There was never an easier way to let go. Closure and work. The Formula, yes.

________________________________________________________________________________

-Nothing -Nothing at all -

His is one of those solemn situations where I decide to put into public view my thoughts on things without the fear of counter criticism. Without being brisk, isnt that the point of opinion anyway? John Rawls died responding to it, well, not exactly, two days post his decision to not do it. Makes one think about purpose of human existence, really. Even Sir Francis Drake for that matter, he did what he was born to do. Circumventing the earth on a boat (Or was it?) and to be the first one to do it is no jest. When one is too lachrymose to even mention what is bothering them, it isnt the sorrow really, it's lethargy. I was told that I should do exceptionally well, only to laugh at a few worms who value this intense garble of loqacious pretense. Here's another sunset down the toilet.

Moving on.

Jackson Pollock, I dont know if its just me, but I cannot fathom any artistic credibility in his work. The only thing that perhaps, I would attribute to his oeuvres is his novelty. I wouldnt be able to replicate those random strokes, nobody would. Americans, yeesh.

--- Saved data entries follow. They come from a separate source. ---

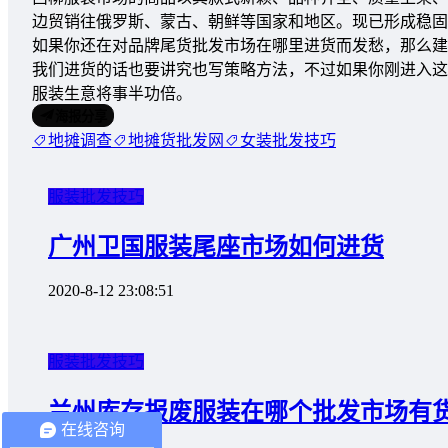
边贸销往俄罗斯、蒙古、朝鲜等国家和地区。现已形成稳固
如果你还在对品牌尾货批发市场在哪里进货而发愁，那么建
我们进货的话也要讲究也写策略方法，不过如果你刚进入这
服装生意将事半功倍。
海报分享
地摊调查
地摊货批发网
女装批发技巧
服装批发技巧
广州卫国服装尾座市场如何进货
2020-8-12 23:08:51
服装批发技巧
兰州库存报废服装在哪个批发市场有
在线咨询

An art critic who came over to my house a few months ago, gave me a remarkable insight on how one happens to judge art, how strongly personal experience affects the way one even perceives it. It is very difficult to rid oneself of bias when it comes to giving an honest opinion. That one meeting really made me think about a lot of things that I wouldnt spare a thought to. American art, I feel is very opaque, dangerously bordering on insensitivity. Why, because if I place it in context to what Mr Chopra said to me, I would, in my naivity believe that Americans live in a stark denial of their past, as colonisers, murderers. A strange degenerate population, a society that has been surviving on its insularity, arrogance and self consumption to the extent that the rest of the world with its primitive problems seems negligible, a joke. Then again, Im sweeping an unfair generalization.


Now excuse me while I exhaust this joint under a moonlit sky whose vociefrous hues scream mine.